═══ Exercise data
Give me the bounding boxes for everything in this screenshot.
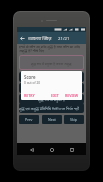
button[interactable]: RETRY: [22, 92, 37, 99]
staticText: व्याकरण क्विज़: [28, 35, 52, 41]
staticText: Skip: [70, 117, 78, 122]
button[interactable]: Next: [42, 115, 62, 124]
staticText: Score: [24, 74, 36, 80]
staticText: EXIT: [51, 93, 59, 98]
button[interactable]: Home: [47, 145, 56, 154]
button[interactable]: EXIT: [49, 92, 61, 99]
button[interactable]: अशुद्ध रूप में प्रयुक्त है: [19, 83, 84, 93]
button[interactable]: Skip: [64, 115, 84, 124]
button[interactable]: Back: [17, 32, 28, 44]
button[interactable]: शुद्ध रूप से प्रयुक्त है: [19, 94, 84, 104]
staticText: शुद्ध एवं अशुद्ध प्रतिनिधि स्वरूप पर निर…: [19, 106, 84, 111]
staticText: Next: [48, 117, 56, 122]
button[interactable]: शुद्ध रूप में प्रयुक्त नहीं है: [19, 72, 84, 82]
button[interactable]: शुद्ध एवं अशुद्ध प्रतिनिधि स्वरूप पर निर…: [19, 103, 84, 113]
staticText: शुद्ध रूप में प्रयुक्त है अथवा अशुद्ध: [31, 61, 72, 65]
staticText: REVIEW: [65, 93, 79, 98]
staticText: शुद्ध रूप से प्रयुक्त है: [38, 97, 66, 102]
staticText: 21/21: [58, 35, 70, 41]
button[interactable]: Prev: [19, 115, 39, 124]
button[interactable]: शुद्ध रूप में प्रयुक्त है अथवा अशुद्ध: [19, 55, 84, 70]
button[interactable]: Back: [27, 145, 36, 154]
button[interactable]: REVIEW: [63, 92, 81, 99]
staticText: Prev: [25, 117, 33, 122]
staticText: RETRY: [24, 93, 35, 98]
button[interactable]: Recent apps: [67, 145, 76, 154]
staticText: 0 out of 20: [24, 81, 41, 85]
staticText: इनमें से कौन सा शब्द शुद्ध है तथा कौन सा…: [19, 44, 84, 53]
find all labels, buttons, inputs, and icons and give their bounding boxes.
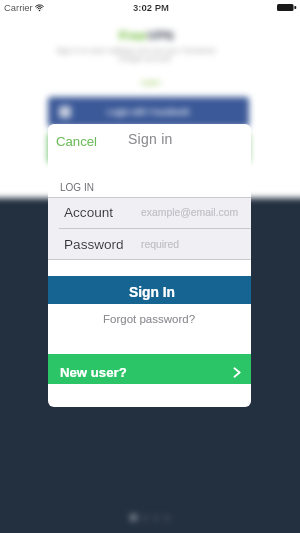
- staticText: Password: [64, 237, 124, 252]
- staticText: Login with Facebook: [107, 107, 190, 117]
- staticText: Free: [119, 28, 147, 43]
- staticText: Forgot password?: [103, 313, 196, 326]
- staticText: Cancel: [56, 134, 98, 149]
- other: New user: [233, 367, 241, 378]
- staticText: required: [141, 239, 180, 251]
- button[interactable]: New user?: [48, 354, 251, 384]
- staticText: Learn: [141, 78, 161, 86]
- button[interactable]: Password: [48, 229, 251, 260]
- button[interactable]: Sign In: [48, 276, 251, 304]
- staticText: Carrier: [4, 2, 33, 13]
- button[interactable]: Cancel: [48, 127, 106, 156]
- staticText: New user?: [60, 365, 127, 380]
- staticText: LOG IN: [60, 182, 94, 193]
- staticText: example@email.com: [141, 207, 239, 219]
- staticText: Account: [64, 205, 114, 220]
- button[interactable]: Account: [48, 197, 251, 228]
- staticText: Sign in to save settings and use your Fa…: [56, 46, 216, 54]
- staticText: 3:02 PM: [133, 2, 169, 13]
- staticText: Sign in: [128, 131, 173, 147]
- staticText: VPN: [147, 28, 174, 43]
- staticText: Sign In: [129, 285, 175, 300]
- button[interactable]: Forgot password?: [48, 304, 251, 354]
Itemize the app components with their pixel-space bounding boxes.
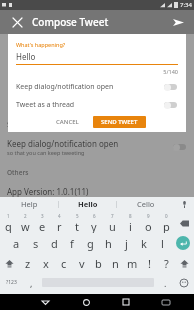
button[interactable]: 2	[17, 213, 34, 233]
staticText: r	[57, 219, 62, 233]
staticText: Cello	[137, 199, 155, 209]
staticText: so that you can keep tweeting	[7, 149, 85, 156]
staticText: b	[95, 256, 102, 271]
button[interactable]: ?	[158, 253, 175, 273]
staticText: 8	[129, 213, 132, 219]
button[interactable]: 0	[157, 213, 175, 233]
button[interactable]: k	[135, 233, 153, 253]
button[interactable]: Send	[169, 13, 187, 31]
button[interactable]: 8	[121, 213, 139, 233]
button[interactable]: 3	[34, 213, 51, 233]
staticText: d	[51, 236, 58, 251]
staticText: v	[79, 256, 85, 271]
button[interactable]: Switch keyboard	[146, 294, 186, 310]
button[interactable]: h	[99, 233, 117, 253]
staticText: Compose Tweet	[32, 15, 109, 29]
button[interactable]: Hello	[59, 197, 116, 211]
staticText: l	[161, 236, 164, 251]
button[interactable]: m	[124, 253, 141, 273]
staticText: Hello	[78, 199, 98, 209]
button[interactable]: 4	[51, 213, 68, 233]
staticText: CANCEL	[56, 118, 79, 126]
button[interactable]: l	[153, 233, 171, 253]
staticText: SEND TWEET	[101, 118, 138, 126]
button[interactable]: j	[117, 233, 135, 253]
staticText: Hello	[16, 51, 36, 62]
staticText: 3	[41, 213, 44, 219]
staticText: o	[145, 219, 152, 233]
staticText: ,	[30, 277, 33, 289]
button[interactable]: .	[156, 273, 174, 292]
staticText: z	[25, 256, 31, 271]
button[interactable]: ?123	[0, 273, 22, 292]
staticText: What's happening?	[16, 41, 66, 48]
button[interactable]: CANCEL	[48, 116, 87, 128]
button[interactable]: n	[107, 253, 124, 273]
button[interactable]: Recents	[106, 294, 146, 310]
staticText: ?	[164, 256, 169, 271]
button[interactable]: SEND TWEET	[93, 116, 146, 128]
button[interactable]: b	[90, 253, 107, 273]
staticText: ?123	[6, 279, 17, 286]
button[interactable]: App Version: 1.0.1(11)	[0, 186, 194, 197]
button[interactable]: 5	[68, 213, 85, 233]
staticText: e	[39, 219, 46, 233]
staticText: n	[112, 256, 119, 271]
staticText: c	[61, 256, 67, 271]
button[interactable]: Shift	[0, 253, 19, 273]
button[interactable]: c	[55, 253, 73, 273]
button[interactable]: f	[63, 233, 81, 253]
button[interactable]: g	[81, 233, 99, 253]
button[interactable]: 1	[0, 213, 17, 233]
staticText: Tweet as a thread	[16, 100, 164, 110]
button[interactable]: 7	[103, 213, 121, 233]
staticText: 2	[24, 213, 27, 219]
staticText: 6	[93, 213, 96, 219]
button[interactable]: Shift	[175, 253, 194, 273]
staticText: p	[163, 219, 170, 233]
button[interactable]: !	[141, 253, 158, 273]
button[interactable]: Keep dialog/notification open	[8, 82, 186, 92]
staticText: 7:34	[180, 1, 192, 9]
staticText: Keep dialog/notification open	[7, 138, 119, 149]
button[interactable]: Help	[0, 197, 58, 211]
staticText: q	[5, 219, 12, 233]
button[interactable]: z	[19, 253, 37, 273]
staticText: Help	[21, 199, 38, 209]
button[interactable]: Keep dialog/notification open	[0, 138, 194, 156]
button[interactable]: 9	[139, 213, 157, 233]
button[interactable]: v	[73, 253, 90, 273]
button[interactable]: Back	[25, 294, 66, 310]
button[interactable]: Enter	[171, 233, 194, 253]
staticText: Others	[7, 168, 29, 177]
button[interactable]: Cello	[117, 197, 174, 211]
button[interactable]: d	[45, 233, 63, 253]
staticText: a	[13, 236, 20, 251]
button[interactable]: x	[37, 253, 55, 273]
button[interactable]: Voice input	[174, 197, 194, 211]
button[interactable]: s	[26, 233, 45, 253]
staticText: w	[21, 219, 30, 233]
button[interactable]: Backspace	[175, 213, 194, 233]
staticText: t	[75, 219, 79, 233]
staticText: i	[129, 219, 132, 233]
button[interactable]: Home	[66, 294, 106, 310]
button[interactable]: Emoji	[174, 273, 194, 292]
button[interactable]: a	[7, 233, 26, 253]
button[interactable]: 6	[85, 213, 103, 233]
staticText: h	[105, 236, 112, 251]
staticText: !	[148, 256, 151, 271]
staticText: s	[33, 236, 39, 251]
button[interactable]: Tweet as a thread	[8, 100, 186, 110]
staticText: 5	[76, 213, 79, 219]
staticText: 9	[147, 213, 150, 219]
staticText: f	[70, 236, 74, 251]
staticText: m	[127, 256, 138, 271]
button[interactable]: Close	[8, 13, 26, 31]
staticText: 1	[7, 213, 10, 219]
staticText: u	[109, 219, 116, 233]
staticText: y	[91, 219, 97, 233]
staticText: 4	[58, 213, 61, 219]
button[interactable]: ,	[22, 273, 40, 292]
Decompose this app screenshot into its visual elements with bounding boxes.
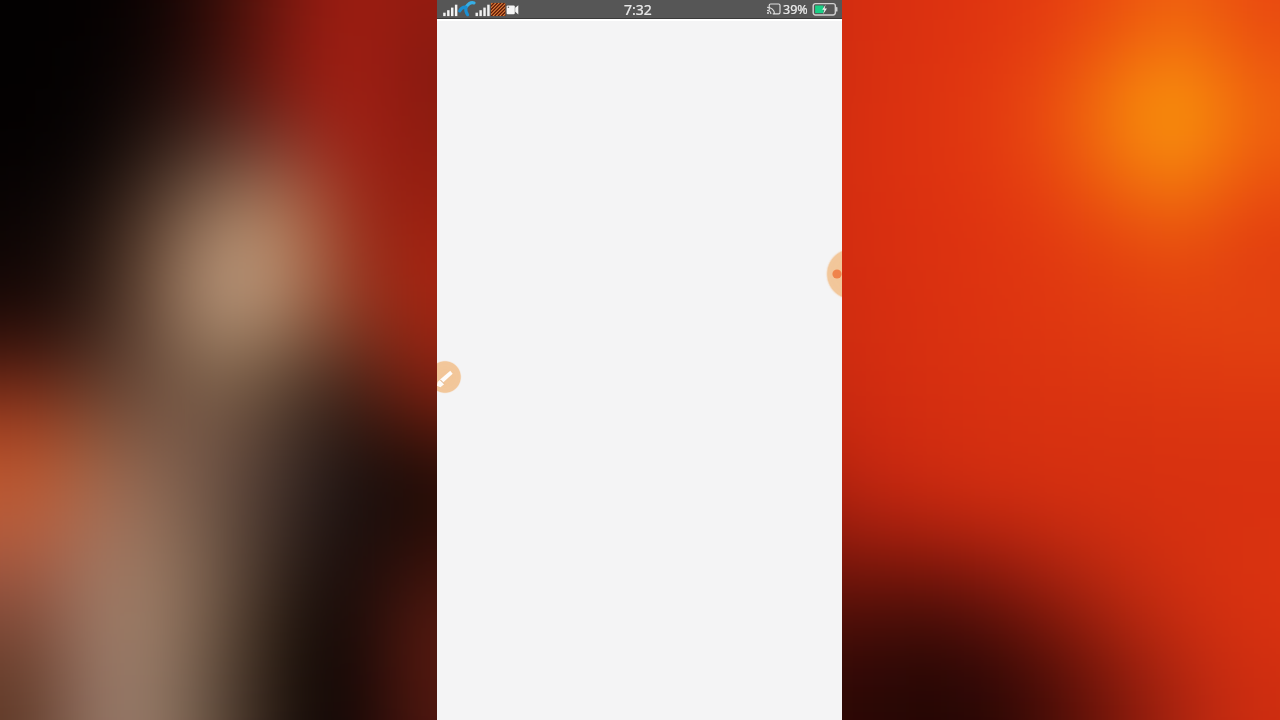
button[interactable]: Brush tool xyxy=(437,360,462,394)
button[interactable] xyxy=(437,21,842,720)
staticText: 39% xyxy=(783,1,808,18)
button[interactable]: Touch point xyxy=(825,247,842,301)
staticText: 7:32 xyxy=(624,0,652,18)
══════
**Work order**:
Look through the data above and return each line where the string "screenshot" occurs.

**Reply**:
Give me the bounding boxes for everything in this screenshot.
Decompose this app screenshot into its visual elements with bounding boxes.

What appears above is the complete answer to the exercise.